Psychologically, I would give myself an 8 and physically, I would give myself a
6. I would give myself a 6, physically because of the tumor in my leg. I take
care of myself, for the most part. I don't smoke, drink, do any drugs (legal OR
illegal), and I am not promiscuous. I am very clean and a bit of a
"germaphobe". I am a very positive and up-beat person. I am 5'2 and
weigh 214 pounds. The tumor in my leg, however, has been estimated (due to MRI
scans) at about 45 pounds. So, this is no small tumor. I have had five
surgeries and am trying to approach it purely holistically now, because I am
sick of being poked, prodded, and cut. Other than that, my health is good. I
COULD get a little more exercise, and I plan on implementing more of that into
my daily routine.
GOAL
DEVELOPMENT:
Spiritually I am very strong. There are times, though they are few
and far between, that I have to catch myself getting upset about things that
are not worth it. My goal, spiritually, would be to reach a level that I am
able to totally stop this before it starts and not have anything to "catch". Psychologically, I would like to have a
better MEMORY! If I knew everything that I know when I should know it, I would
be dangerous! For example, I was riding
down the road with a friend the other day, and I was telling her something and
MID-SENTENCE, (I swear this is
true) I looked at her and said "What was I just saying?" In
MID-SENTENCE! What I was talking about VANISHED from my head in mid-sentence.
It came back to me a minute later but that is SO frustrating! Physically, I
want to get rid of this tumor. It is very costly, though, as insurance won't
pay for it because none of the methods are approved by the FDA. (Of course, as
we well know, that doesn't mean the methods don't work!) That's frustrating
too.
PRACTICES FOR
PERSONAL HEALTH:
Physically, I can get more aerobic and anaerobic exercise. My
boyfriend is all about the gym and, when he moves down here with me, I will
have him to motivate me to fit time in my day for exercise. I know that sounds
horrible and I should be able to motivate myself. In many situations I CAN
motivate myself, but for some reason I have never been a self-motivator where
exercise is concerned. The second thing that I can do, physically, is get more
REST. I should not go to bed so late when I know that I have to get up early.

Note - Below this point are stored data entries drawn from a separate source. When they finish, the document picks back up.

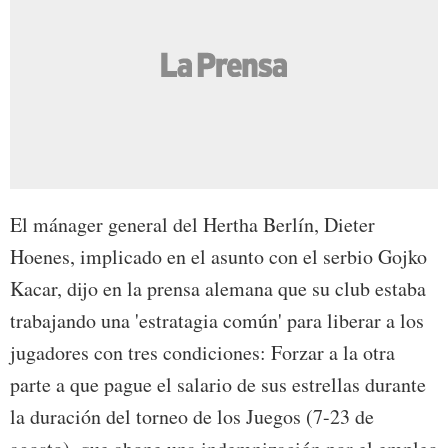
El mánager general del Hertha Berlín, Dieter
Hoenes, implicado en el asunto con el serbio Gojko
Kacar, dijo en la prensa alemana que su club estaba
trabajando una 'estratagia común' para liberar a los
jugadores con tres condiciones: Forzar a la otra
parte a que pague el salario de sus estrellas durante
la duración del torneo de los Juegos (7-23 de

Much of the reason that I can't rest, though, is because of the tumor. I toss and
turn throughout the night and NEVER sleep more than 30 to 45 minutes without
waking up. Then, it could take me as long as an hour to go back to sleep,
depending on how "awake" I become. Psychologically, I have already
learned to pick my battles. Sometimes, though, I find myself distracted by
things that really don't matter, in the bigger scheme of things. I would like
to not get distracted so much. Also, as I mentioned earlier, I would love to
have better memory. I am thinking of taking something, maybe Gingko, to help
with that. Also, I play brain-training games sometimes and do crossword
puzzles. Those are said to be a big help with memory. Spiritually, I would like
to be able to reach my highest potential. I want to be able to meditate more
easily. I also want to have more time to use the visualization techniques that
I have learned.
COMMITMENT:
To assess my progress, or lack thereof, over the next six months
will take conscious effort on my part. Also, I have a 10 year old son who won't
let me get away with anything if I tell him to get on me when I am not doing a
certain thing that I am supposed to be doing. Kids love the chance to reprimand
their parents, so I definitely have support there. I will also tell others what I am doing and
make myself accountable to them. They will most likely ask me on a daily basis
what I did to work towards my goals. Me being the honest person that I am, I
will tell on myself if I don't do what I am supposed to. That will motivate me
to stick with the program because I don't like being lectured.